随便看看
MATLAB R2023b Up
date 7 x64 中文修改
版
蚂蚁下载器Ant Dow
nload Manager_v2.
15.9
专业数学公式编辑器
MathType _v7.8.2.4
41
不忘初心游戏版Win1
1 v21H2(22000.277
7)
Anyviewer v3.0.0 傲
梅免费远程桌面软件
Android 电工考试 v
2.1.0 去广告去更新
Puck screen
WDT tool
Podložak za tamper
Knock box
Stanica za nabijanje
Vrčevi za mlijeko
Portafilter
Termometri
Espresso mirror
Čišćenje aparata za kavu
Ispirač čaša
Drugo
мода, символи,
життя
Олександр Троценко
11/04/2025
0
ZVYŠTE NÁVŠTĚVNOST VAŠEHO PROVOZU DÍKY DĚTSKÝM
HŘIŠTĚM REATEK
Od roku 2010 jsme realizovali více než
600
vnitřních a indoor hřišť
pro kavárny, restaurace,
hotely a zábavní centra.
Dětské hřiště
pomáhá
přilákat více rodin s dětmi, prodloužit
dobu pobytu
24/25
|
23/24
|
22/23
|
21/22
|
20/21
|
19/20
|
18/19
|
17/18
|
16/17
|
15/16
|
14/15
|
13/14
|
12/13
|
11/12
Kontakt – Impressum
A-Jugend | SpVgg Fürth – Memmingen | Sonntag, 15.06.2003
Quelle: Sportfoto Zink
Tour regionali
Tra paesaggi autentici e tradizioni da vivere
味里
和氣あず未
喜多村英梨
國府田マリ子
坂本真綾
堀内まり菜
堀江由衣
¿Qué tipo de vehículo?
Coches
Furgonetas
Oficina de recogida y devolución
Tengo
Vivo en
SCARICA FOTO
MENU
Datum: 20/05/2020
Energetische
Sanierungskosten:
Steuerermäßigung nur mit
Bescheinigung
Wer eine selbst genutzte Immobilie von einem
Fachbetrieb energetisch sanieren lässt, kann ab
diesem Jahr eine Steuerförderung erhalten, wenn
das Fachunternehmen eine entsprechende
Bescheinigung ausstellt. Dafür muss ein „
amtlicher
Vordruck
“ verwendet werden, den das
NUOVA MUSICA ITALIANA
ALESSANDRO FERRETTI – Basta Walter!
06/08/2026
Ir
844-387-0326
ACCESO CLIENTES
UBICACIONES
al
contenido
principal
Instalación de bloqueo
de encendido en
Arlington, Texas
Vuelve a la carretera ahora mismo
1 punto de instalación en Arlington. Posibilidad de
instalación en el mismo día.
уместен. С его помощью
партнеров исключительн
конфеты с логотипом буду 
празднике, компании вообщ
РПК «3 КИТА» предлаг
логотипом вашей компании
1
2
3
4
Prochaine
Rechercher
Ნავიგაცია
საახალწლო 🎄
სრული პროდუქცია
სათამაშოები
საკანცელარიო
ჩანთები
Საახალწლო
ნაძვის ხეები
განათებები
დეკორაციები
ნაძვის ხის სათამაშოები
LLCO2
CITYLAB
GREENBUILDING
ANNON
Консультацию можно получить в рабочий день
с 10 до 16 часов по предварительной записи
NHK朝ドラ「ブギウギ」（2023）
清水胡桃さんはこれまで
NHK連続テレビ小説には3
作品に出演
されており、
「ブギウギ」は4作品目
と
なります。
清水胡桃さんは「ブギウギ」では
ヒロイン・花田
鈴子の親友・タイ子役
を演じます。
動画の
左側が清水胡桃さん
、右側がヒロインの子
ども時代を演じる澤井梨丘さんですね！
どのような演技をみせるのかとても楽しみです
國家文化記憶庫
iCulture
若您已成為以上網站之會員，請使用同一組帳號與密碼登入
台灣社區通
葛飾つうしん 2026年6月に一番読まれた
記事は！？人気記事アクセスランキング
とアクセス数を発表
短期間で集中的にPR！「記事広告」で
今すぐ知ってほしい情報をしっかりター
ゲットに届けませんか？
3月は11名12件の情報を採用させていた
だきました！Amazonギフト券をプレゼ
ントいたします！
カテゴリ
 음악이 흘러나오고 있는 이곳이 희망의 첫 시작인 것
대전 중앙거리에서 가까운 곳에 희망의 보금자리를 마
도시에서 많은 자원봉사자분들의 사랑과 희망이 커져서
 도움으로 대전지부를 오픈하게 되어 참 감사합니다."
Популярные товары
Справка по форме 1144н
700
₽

§ Task brief
Go through the lines above and tally those with the string "логотипом". The total is all that is needed.

§ Problem solution
2